====== Data under study

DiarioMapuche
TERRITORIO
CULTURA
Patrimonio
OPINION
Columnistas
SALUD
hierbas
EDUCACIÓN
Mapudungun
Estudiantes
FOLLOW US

============

> _Task objective_: Retyping every line above exactly is all that is needed.

> _Exercise response_:
DiarioMapuche
TERRITORIO
CULTURA
Patrimonio
OPINION
Columnistas
SALUD
hierbas
EDUCACIÓN
Mapudungun
Estudiantes
FOLLOW US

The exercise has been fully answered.